Dataset entries -
::::::

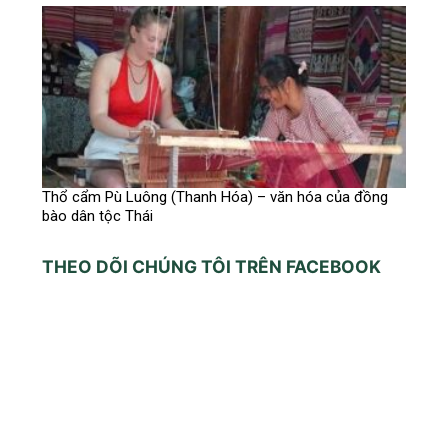
Thổ cẩm Pù Luông (Thanh Hóa) – văn hóa của đồng
bào dân tộc Thái
THEO DÕI CHÚNG TÔI TRÊN FACEBOOK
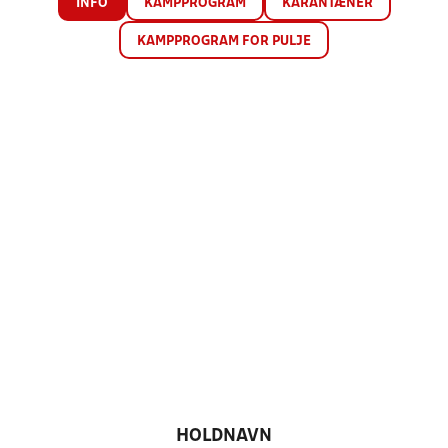
INFO
KAMPPROGRAM
KARANTÆNER
KAMPPROGRAM FOR PULJE
HOLDNAVN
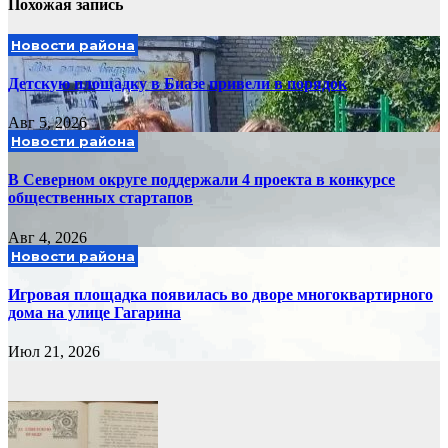
Похожая запись
Новости района
Детскую площадку в Биазе привели в порядок
Авг 5, 2026
Новости района
В Северном округе поддержали 4 проекта в конкурсе
общественных стартапов
Авг 4, 2026
Новости района
Игровая площадка появилась во дворе многоквартирного
дома на улице Гагарина
Июл 21, 2026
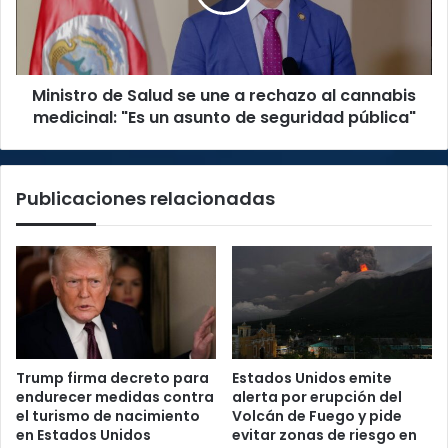
a
rechazo
al
cannabis
Ministro de Salud se une a rechazo al cannabis
medicinal:
"Es
medicinal: "Es un asunto de seguridad pública"
un
asunto
de
Publicaciones relacionadas
seguridad
pública"
Trump firma decreto para
Estados Unidos emite
endurecer medidas contra
alerta por erupción del
el turismo de nacimiento
Volcán de Fuego y pide
en Estados Unidos
evitar zonas de riesgo en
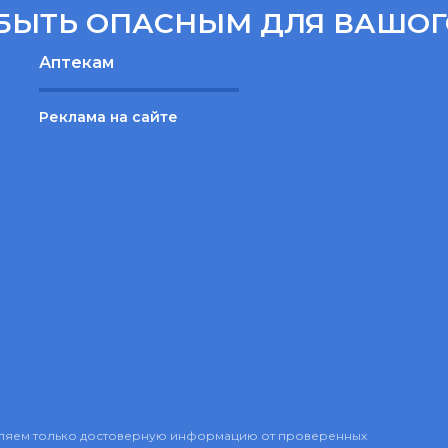
БЫТЬ ОПАСНЫМ ДЛЯ ВАШОГ
Аптекам
Реклама на сайте
авляем только достоверную информацию от проверенных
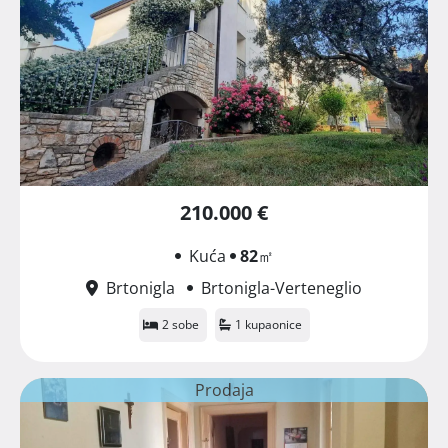
210.000 €
Kuća
82
㎡
Brtonigla
Brtonigla-Verteneglio
2 sobe
1 kupaonice
Prodaja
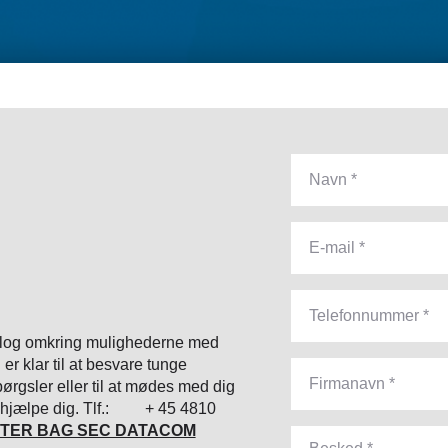
alog omkring mulighederne med
er klar til at besvare tunge
ørgsler eller til at mødes med dig
an hjælpe dig. Tlf.: + 45 4810
GTER BAG SEC DATACOM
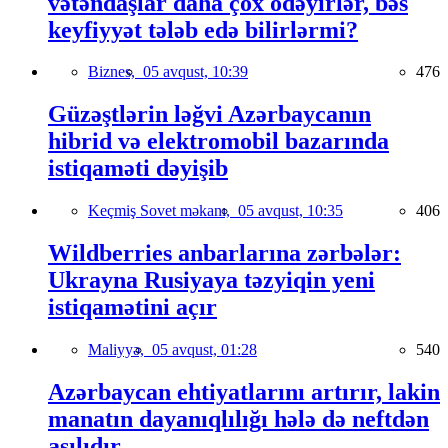
vətəndaşlar daha çox ödəyirlər, bəs
keyfiyyət tələb edə bilirlərmi?
Biznes,
05 avqust, 10:39
476
Güzəştlərin ləğvi Azərbaycanın
hibrid və elektromobil bazarında
istiqaməti dəyişib
Keçmiş Sovet məkanı,
05 avqust, 10:35
406
Wildberries anbarlarına zərbələr:
Ukrayna Rusiyaya təzyiqin yeni
istiqamətini açır
Maliyyə,
05 avqust, 01:28
540
Azərbaycan ehtiyatlarını artırır, lakin
manatın dayanıqlılığı hələ də neftdən
asılıdır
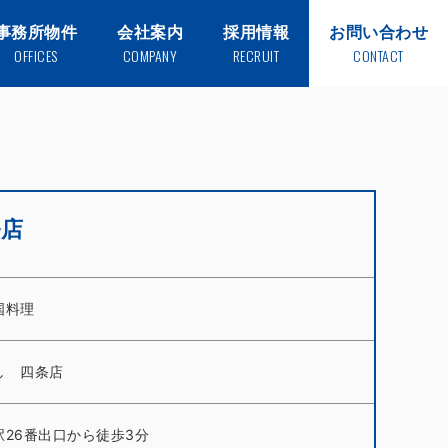
事務所物件
会社案内
採用情報
お問い合わせ
OFFICES
COMPANY
RECRUIT
CONTACT
条店
国料理
し 四条店
駅26番出口から徒歩3分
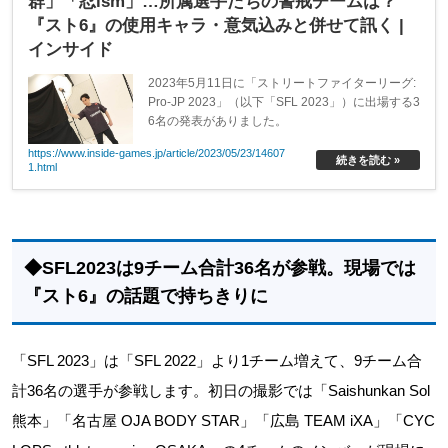
群」「忍ism」…所属選手たちの警戒チームは？
『スト6』の使用キャラ・意気込みと併せて訊く |
インサイド
2023年5月11日に「ストリートファイターリーグ:
Pro-JP 2023」（以下「SFL 2023」）に出場する3
6名の発表がありました。
https://www.inside-games.jp/article/2023/05/23/14607
続きを読む »
1.html
◆SFL2023は9チーム合計36名が参戦。現場では
『スト6』の話題で持ちきりに
「SFL 2023」は「SFL 2022」より1チーム増えて、9チーム合
計36名の選手が参戦します。初日の撮影では「Saishunkan Sol
熊本」「名古屋 OJA BODY STAR」「広島 TEAM iXA」「CYC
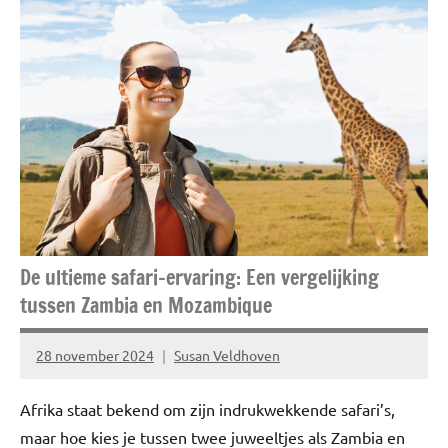
ADV
Blog
Fashion
Kleding
Lifestyle
Mode
De ultieme safari-ervaring: Een vergelijking
tussen Zambia en Mozambique
28 november 2024
Susan Veldhoven
Geen
reacties
Afrika staat bekend om zijn indrukwekkende safari’s,
maar hoe kies je tussen twee juweeltjes als Zambia en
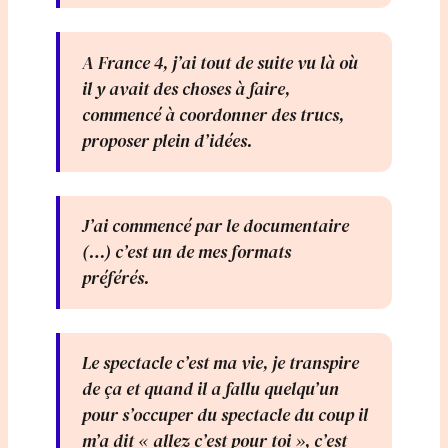
A France 4, j’ai tout de suite vu là où
il y avait des choses à faire,
commencé à coordonner des trucs,
proposer plein d’idées.
J’ai commencé par le documentaire
(…) c’est un de mes formats
préférés.
Le spectacle c’est ma vie, je transpire
de ça et quand il a fallu quelqu’un
pour s’occuper du spectacle du coup il
m’a dit « allez c’est pour toi », c’est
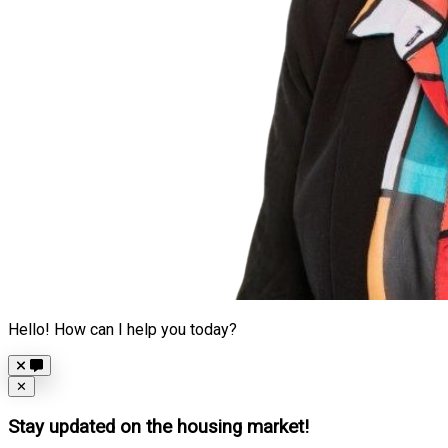
Hello! How can I help you today?
Close
✕
Stay updated on the housing market!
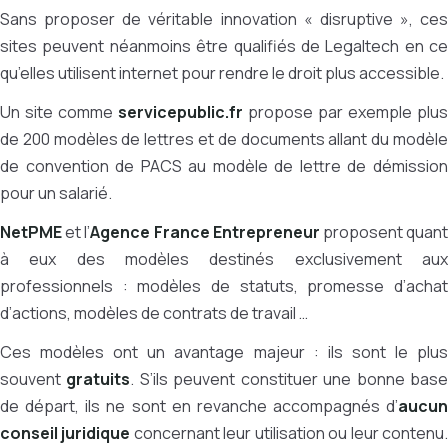
Sans proposer de véritable innovation « disruptive », ces
sites peuvent néanmoins être qualifiés de Legaltech en ce
qu’elles utilisent internet pour rendre le droit plus accessible.
Un site comme
servicepublic.fr
propose par exemple plus
de 200 modèles de lettres et de documents allant du modèle
de convention de PACS au modèle de lettre de démission
pour un salarié.
NetPME
et l’
Agence France Entrepreneur
proposent quan
à eux des modèles destinés exclusivement aux
professionnels : modèles de statuts, promesse d’achat
d’actions, modèles de contrats de travail …
Ces modèles ont un avantage majeur : ils sont le plus
souvent
gratuits
. S’ils peuvent constituer une bonne bas
de départ, ils ne sont en revanche accompagnés d’
aucun
conseil juridique
concernant leur utilisation ou leur contenu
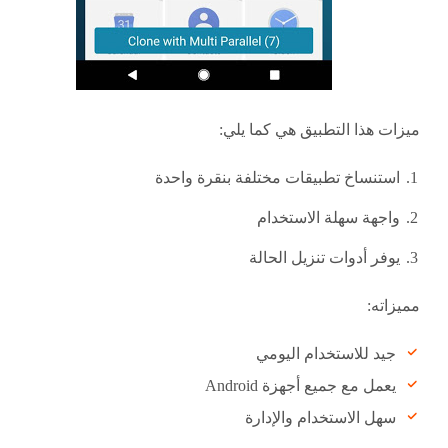
ميزات هذا التطبيق هي كما يلي:
استنساخ تطبيقات مختلفة بنقرة واحدة
واجهة سهلة الاستخدام
يوفر أدوات تنزيل الحالة
مميزاته:
جيد للاستخدام اليومي
يعمل مع جميع أجهزة Android
سهل الاستخدام والإدارة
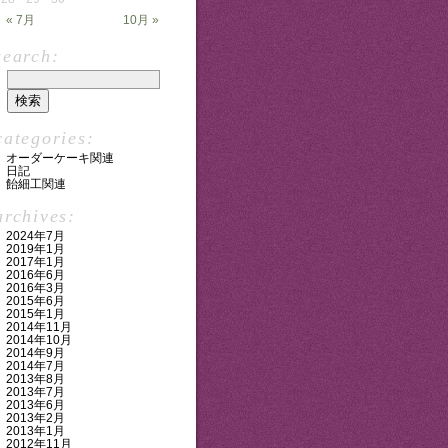
« 7月
10月 »
search:
categories:
オーダーケーキ関連
日記
飴細工関連
archives:
2024年7月
2019年1月
2017年1月
2016年6月
2016年3月
2015年6月
2015年1月
2014年11月
2014年10月
2014年9月
2014年7月
2013年8月
2013年7月
2013年6月
2013年2月
2013年1月
2012年11月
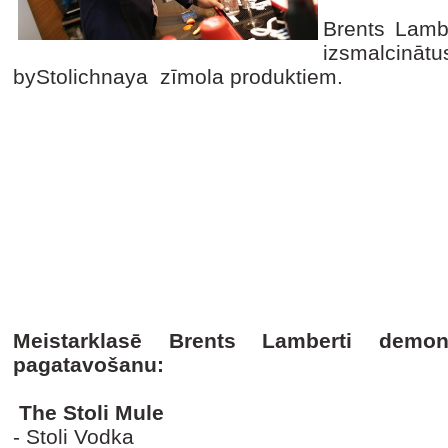
Brents Lambe
izsmalcināt
byStolichnaya zīmola produktiem.
Meistarklasē Brents Lamberti demons
pagatavošanu:
The Stoli Mule
- Stoli Vodka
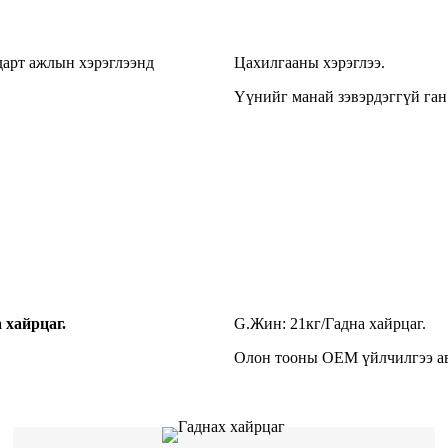
ндарт ажлын хэрэглээнд
Цахилгааны хэрэглээ.
Үүнийг манай зэвэрдэггүй ган 
 хайрцаг.
G.Жин: 21кг/Гадна хайрцаг.
Олон тооны OEM үйлчилгээ ава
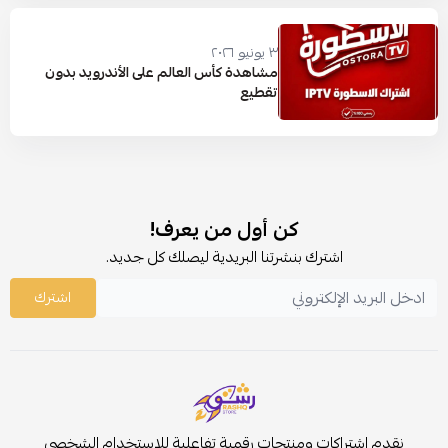
٣ يونيو ٢٠٢٦
مشاهدة كأس العالم على الأندرويد بدون
تقطيع
كن أول من يعرف!
اشترك بنشرتنا البريدية ليصلك كل جديد.
اشترك
نقدم اشتراكات ومنتجات رقمية تفاعلية للاستخدام الشخصي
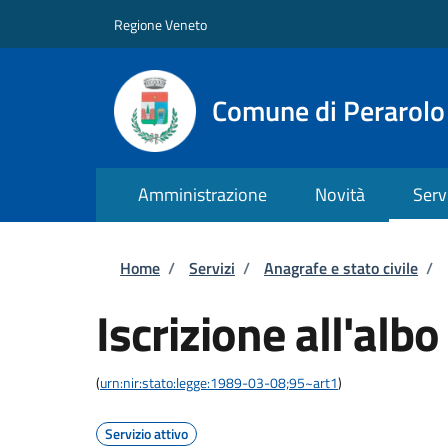
Salta al contenuto principale
Skip to footer content
Regione Veneto
Comune di Perarolo
Amministrazione
Novità
Serv
Briciole di pane
Home
/
Servizi
/
Anagrafe e stato civile
/
Iscrizione all'albo
(
urn:nir:stato:legge:1989-03-08;95~art1
)
Servizio attivo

::::::

WORK TO COMPLETE - Print every entry exactly; omit the pictures.

WRITTEN ANSWER -
Thổ cẩm Pù Luông (Thanh Hóa) – văn hóa của đồng
bào dân tộc Thái
THEO DÕI CHÚNG TÔI TRÊN FACEBOOK
INFO
KAMPPROGRAM
KARANTÆNER
KAMPPROGRAM FOR PULJE
HOLDNAVN
Похожая запись
Новости района
Детскую площадку в Биазе привели в порядок
Авг 5, 2026
Новости района
В Северном округе поддержали 4 проекта в конкурсе
общественных стартапов
Авг 4, 2026
Новости района
Игровая площадка появилась во дворе многоквартирного
дома на улице Гагарина
Июл 21, 2026
a
rechazo
al
cannabis
Ministro de Salud se une a rechazo al cannabis
medicinal:
"Es
medicinal: "Es un asunto de seguridad pública"
un
asunto
de
Publicaciones relacionadas
seguridad
pública"
Trump firma decreto para
Estados Unidos emite
endurecer medidas contra
alerta por erupción del
el turismo de nacimiento
Volcán de Fuego y pide
en Estados Unidos
evitar zonas de riesgo en
БЫТЬ ОПАСНЫМ ДЛЯ ВАШОГ
Аптекам
Реклама на сайте
авляем только достоверную информацию от проверенных
210.000 €
Kuća
82
㎡
Brtonigla
Brtonigla-Verteneglio
2 sobe
1 kupaonice
Prodaja
alog omkring mulighederne med
er klar til at besvare tunge
ørgsler eller til at mødes med dig
an hjælpe dig. Tlf.: + 45 4810
GTER BAG SEC DATACOM
vətəndaşlar daha çox ödəyirlər, bəs
keyfiyyət tələb edə bilirlərmi?
Biznes,
05 avqust, 10:39
476
Güzəştlərin ləğvi Azərbaycanın
hibrid və elektromobil bazarında
istiqaməti dəyişib
Keçmiş Sovet məkanı,
05 avqust, 10:35
406
Wildberries anbarlarına zərbələr:
Ukrayna Rusiyaya təzyiqin yeni
istiqamətini açır
Maliyyə,
05 avqust, 01:28
540
Azərbaycan ehtiyatlarını artırır, lakin
manatın dayanıqlılığı hələ də neftdən
asılıdır
事務所物件
会社案内
採用情報
お問い合わせ
OFFICES
COMPANY
RECRUIT
CONTACT
条店
国料理
し 四条店
駅26番出口から徒歩3分
群」「忍ism」…所属選手たちの警戒チームは？
『スト6』の使用キャラ・意気込みと併せて訊く |
インサイド
2023年5月11日に「ストリートファイターリーグ:
Pro-JP 2023」（以下「SFL 2023」）に出場する3
6名の発表がありました。
https://www.inside-games.jp/article/2023/05/23/14607
続きを読む »
1.html
◆SFL2023は9チーム合計36名が参戦。現場では
『スト6』の話題で持ちきりに
「SFL 2023」は「SFL 2022」より1チーム増えて、9チーム合
計36名の選手が参戦します。初日の撮影では「Saishunkan Sol
熊本」「名古屋 OJA BODY STAR」「広島 TEAM iXA」「CYC
ADV
Blog
Fashion
Kleding
Lifestyle
Mode
De ultieme safari-ervaring: Een vergelijking
tussen Zambia en Mozambique
28 november 2024
Susan Veldhoven
Geen
reacties
Afrika staat bekend om zijn indrukwekkende safari’s,
maar hoe kies je tussen twee juweeltjes als Zambia en
A France 4, j’ai tout de suite vu là où
il y avait des choses à faire,
commencé à coordonner des trucs,
proposer plein d’idées.
J’ai commencé par le documentaire
(…) c’est un de mes formats
préférés.
Le spectacle c’est ma vie, je transpire
de ça et quand il a fallu quelqu’un
pour s’occuper du spectacle du coup il
m’a dit « allez c’est pour toi », c’est
Hello! How can I help you today?
Close
✕
Stay updated on the housing market!
Sans proposer de véritable innovation « disruptive », ces
sites peuvent néanmoins être qualifiés de Legaltech en ce
qu’elles utilisent internet pour rendre le droit plus accessible.
Un site comme
servicepublic.fr
propose par exemple plus
de 200 modèles de lettres et de documents allant du modèle
de convention de PACS au modèle de lettre de démission
pour un salarié.
NetPME
et l’
Agence France Entrepreneur
proposent quan
à eux des modèles destinés exclusivement aux
professionnels : modèles de statuts, promesse d’achat
d’actions, modèles de contrats de travail …
Ces modèles ont un avantage majeur : ils sont le plus
souvent
gratuits
. S’ils peuvent constituer une bonne bas
de départ, ils ne sont en revanche accompagnés d’
aucun
conseil juridique
concernant leur utilisation ou leur contenu
ميزات هذا التطبيق هي كما يلي:
استنساخ تطبيقات مختلفة بنقرة واحدة
واجهة سهلة الاستخدام
يوفر أدوات تنزيل الحالة
مميزاته:
جيد للاستخدام اليومي
يعمل مع جميع أجهزة Android
سهل الاستخدام والإدارة
« 7月
10月 »
search:
categories:
オーダーケーキ関連
日記
飴細工関連
archives:
2024年7月
2019年1月
2017年1月
2016年6月
2016年3月
2015年6月
2015年1月
2014年11月
2014年10月
2014年9月
2014年7月
2013年8月
2013年7月
2013年6月
2013年2月
2013年1月
2012年11月
Brents Lambe
izsmalcināt
byStolichnaya zīmola produktiem.
Meistarklasē Brents Lamberti demons
pagatavošanu:
The Stoli Mule
- Stoli Vodka
ндарт ажлын хэрэглээнд
Цахилгааны хэрэглээ.
Үүнийг манай зэвэрдэггүй ган 
 хайрцаг.
G.Жин: 21кг/Гадна хайрцаг.
Олон тооны OEM үйлчилгээ ава
٣ يونيو ٢٠٢٦
مشاهدة كأس العالم على الأندرويد بدون
تقطيع
كن أول من يعرف!
اشترك بنشرتنا البريدية ليصلك كل جديد.
اشترك
نقدم اشتراكات ومنتجات رقمية تفاعلية للاستخدام الشخصي
Salta al contenuto principale
Skip to footer content
Regione Veneto
Comune di Perarolo
Amministrazione
Novità
Serv
Briciole di pane
Home
/
Servizi
/
Anagrafe e stato civile
/
Iscrizione all'albo
(
urn:nir:stato:legge:1989-03-08;95~art1
)
Servizio attivo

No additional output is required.